Methods: We determined the CXCR4 expression in 5 NSCLC cell lines (H358, A549, H460, H1299, and L4). We then tested the colony-forming capacity and proliferation of these cells in the presence of CXCL12 and BKT140. Next, we measured the in vivo growth of A549 and H460 xenografts with or without BKT140 treatment. Finally, we examined, in vitro, the potential antiproliferative effect of BKT140 combined with cisplatin or paclitaxel and after irradiation of NSCLC cells.

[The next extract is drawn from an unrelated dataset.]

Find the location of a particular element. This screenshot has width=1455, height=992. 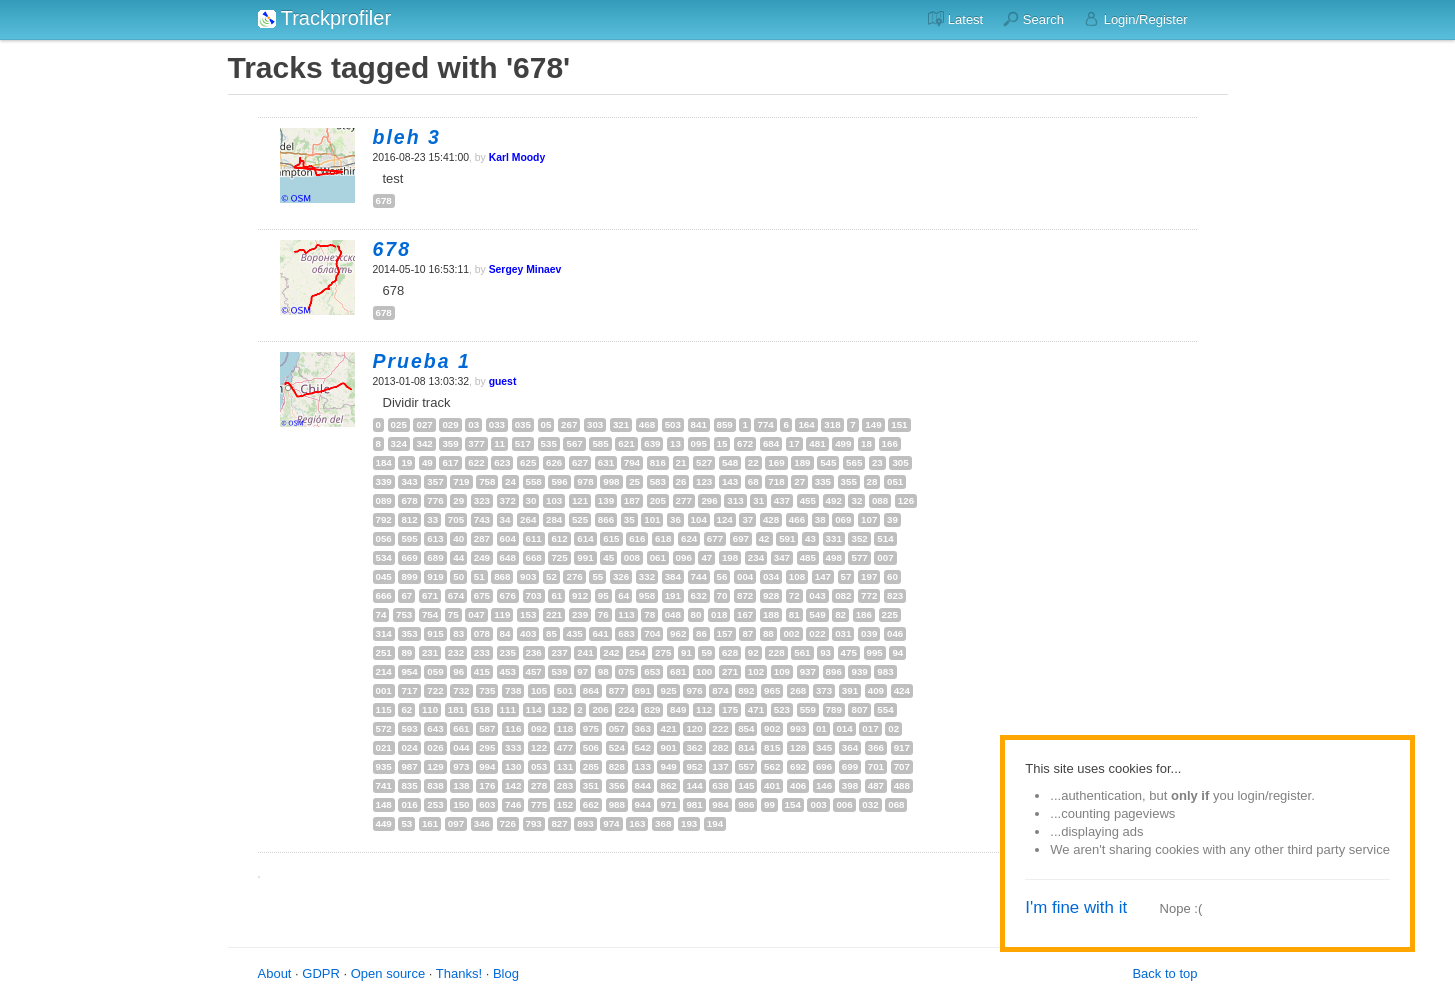 003 is located at coordinates (818, 804).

Results: All tested cell lines expressed CXCR4 and showed increased colony formation in response to CXCL12 stimulation. BKT140 reduced the colony-forming capacity of NSCLC cells. Proliferation assays demonstrated both cytotoxic and cytostatic properties for this peptide. H460 cells were the most sensitive to BKT140 and A549 cells the least. Subcutaneous administration of BKT140 significantly delayed the development of H460 xenografts and showed a similar trend for A549 xenografts. Finally, the antiproliferative effects of BKT140 appears to be additive to those of chemotherapeutic drugs and radiotherapy.
Conclusions: Targeting the CXCL12/CXCR4 axis with BKT140 attenuated NSCLC cells tumor growth and augmented the effects of chemotherapy and radiotherapy.